L’uniforme bleu et blanc ne pouvait tromper personne – « c’était comme si nous portions le drapeau israélien en habit », commente Dan. A ce jour encore, l’ancien escrimeur n’arrive toujours pas à comprendre pourquoi le terroriste ne l’a pas abattu sur place. Il envisage plusieurs théories, mais la plus plausible selon lui est que les terroristes avaient déjà capturé neuf otages, un nombre suffisant pour eux, et qu’un tir d’arme à feu en dehors du bâtiment aurait pu entraîner la mise en branle de l’opération allemande et mettre fin à la prise d’otage.

Selon leurs exigences, un avion attendait les terroristes et les otages à l’aéroport de Munich. De là, ils décolleraient vers Le Caire, d’où ils continueraient à faire pression sur le gouvernement de Golda Meir afin que ce dernier cède à leur demande de libération de deux cent trente quatre prisonniers palestiniens. Le transfert du Village Olympique à l’aéroport se ferait par hélicoptère.

Dan, devenu le spectateur impuissant du tragique enchaînement des évènements, se remémore exactement le moment où les hélicoptères décollèrent, emportant ses amis dans l’obscurité, et sut désespérément au fond de lui qu’il ne les reverrait jamais.

Sous la pression du Comité International Olympique, les autorités allemandes s’engagèrent à ne pas laisser les terroristes s’en tirer vivants.
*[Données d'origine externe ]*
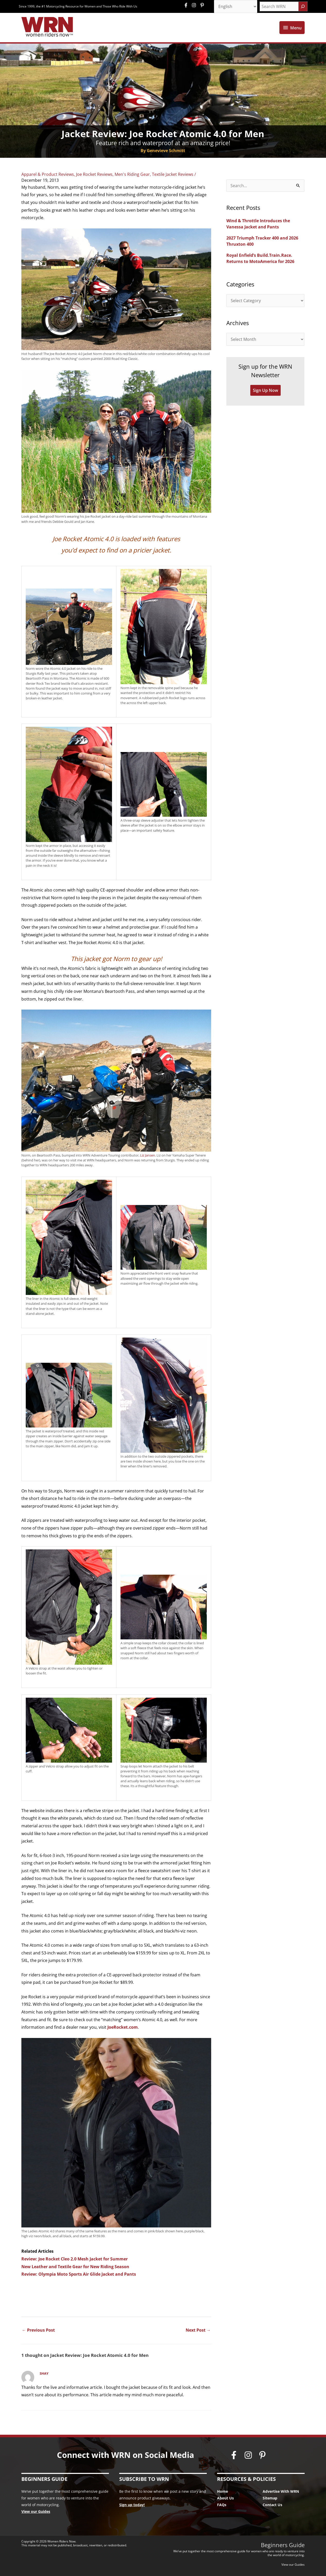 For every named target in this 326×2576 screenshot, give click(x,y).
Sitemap (270, 2498)
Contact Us (272, 2504)
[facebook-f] (187, 5)
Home (222, 2491)
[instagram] (195, 5)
Se basant sur les renseignements de Magdi Gohary, un conseiller égyptien de la Ligue Arabe qui avait été autorisé à entrer dans l’appartement n°1 afin de négocier avec les terroristes, et qui avait recensé cinq hommes armés, les forces anti-terroristes projetaient de lancer l’assaut lors du transfert des otages entre l’hélicoptère et l’avion. Les renseignements de Gohary s’avérèrent être faux, car les terroristes étaient en fait huit et non cinq, et tous étaient armés. Mais il était trop tard pour changer de plan si près de l’échéance ; les cinq tireurs d’élites allemands engagés dans l’assaut réussirent à abattre les cinq cibles qu’on leur avait communiquées, mais pas les trois autres que Gohary n’avait pas vues. L’un des terroristes survivants déchargea son arme sur les quatre otages dans un hélicoptère, puis le fit exploser en lançant une grenade dans le cockpit. Peu après, un autre terroriste tua les cinq autres otages dans le second hélicoptère, également à bout portant.

Dan relate l’intégralité du déroulé des évènements, ainsi que son ressenti personnel, dans un livre intitulé Munich Memoir (en anglais), publié en 2012. A la dernière page, il fait part d’une anecdote, souvenir d’un court passage à Berlin en mai 2007 pour raconter son histoire à la communauté juive locale : sur le chemin de retour vers l’aéroport, il demanda à son chauffeur, un jeune Habadnik qui le conduisait dans un de ces fameux vans Habad avec des hauts parleurs sur le toit, de faire un détour par la porte de Brandebourg, que Dan associe à l’Allemagne nazie et aux horreurs de la Shoah. Alors que Berlin se réveillait à peine, Dan et le jeune Habadnik se mirent à danser au son de « Am Israël Haï », porté tout autour des portes par les hauts-parleurs poussés au maximum, en plein milieu de la place de Paris. « Et me voilà jubilant, dansant, chantant avec passion, faisant un pied de nez aux ennemis de notre peuple, exalté à l’idée que six millions d’âmes et onze anges chantent et dansent de concert avec nous depuis les cieux. »

David BenhamouUne expérience traumatisante, qui demandera plus de trois décennies à commencer à cicatriser, mais dont Dan Alon tire une leçon majeure applicable à l’histoire de notre peuple : quoi qu’il advienne, Israël vivra, Israël vaincra.